Your Will & Reducing Inheritance Tax
Last autumn, HMRC released its new Inheritance Tax (IHT) revenue figures for payments received in 2021. The government collected a record of £5.4bn death duties, with July reaching the peak when a record £571 million was received.
This unprecedented rise in IHT revenue is due to several things. Increased house prices, coronavirus deaths, delays in issuing Grant of Probate and frozen tax breaks (such as Stamp Duty). What’s more, by 2026, revenue from IHT is likely to reach £6.6bn, with three out of five families paying tax.
What can you do to reduce IHT?
Deeds of Variation & Saving IHT
A deed of variation (also known as a deed of family arrangement) allows beneficiaries to change their entitlement from a Will after the person has died.
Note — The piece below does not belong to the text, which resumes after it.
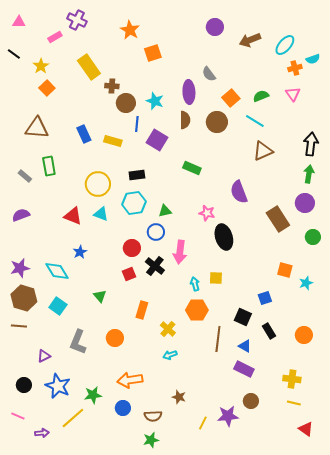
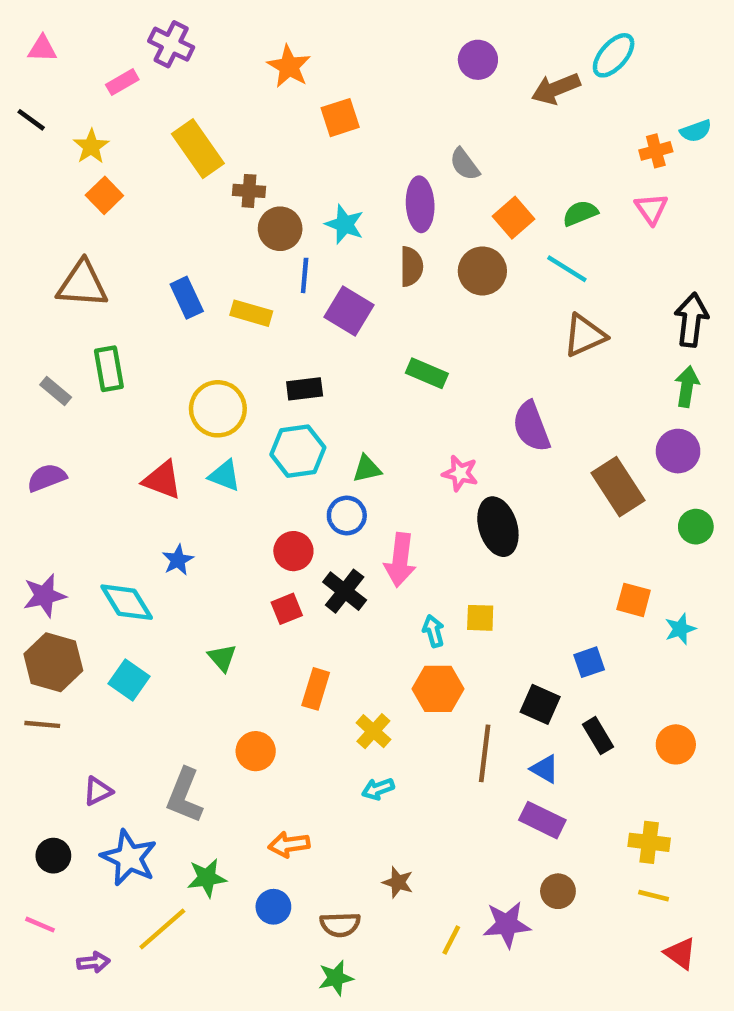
cyan ellipse: (285, 45) -> (614, 55), moved
gray L-shape: (78, 342) -> (185, 796), moved
orange arrow: (130, 380) -> (289, 845), size x0.7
Changes may be complex or straightforward and commonly include:
- Reallocating specific assets to specific individuals
- Reallocating your entire inheritance
- Setting up a trust
Alex knows she is about to inherit a windfall from her father that will take her Estate over the threshold of £325,000 (after which 40% IHT applies). However, a DOV allows Alex to change the terms of her father’s Will, passing the windfall directly to other beneficiaries, reducing the amount of tax otherwise due after her death.
Alex chooses to redirect a third of the inheritance from her father to a charity and the remainder to her grandchildren via a Discretionary Trust for their benefit later.
Gifting to a charity reduces the overall tax liability on Alex’s Estate to 36% because the donation she makes is equivalent to 10% of the value of her entire Estate.
Alex, 52, is fit and healthy and confident that her gift (under the £325,000 tax threshold) into her grandchildren’s Trust will not fail the seven-year rule. Instead, the Trust will make sure Alex’s grandchildren leave University without colossal debt.
A beneficiary makes a deed of variation before or after the Executor(s) gets the Probate Grant. Changes must take place within two years following a person’s death. Provided everyone involved agrees, you can redirect your inheritance to anyone, even if they do not benefit from the original Will.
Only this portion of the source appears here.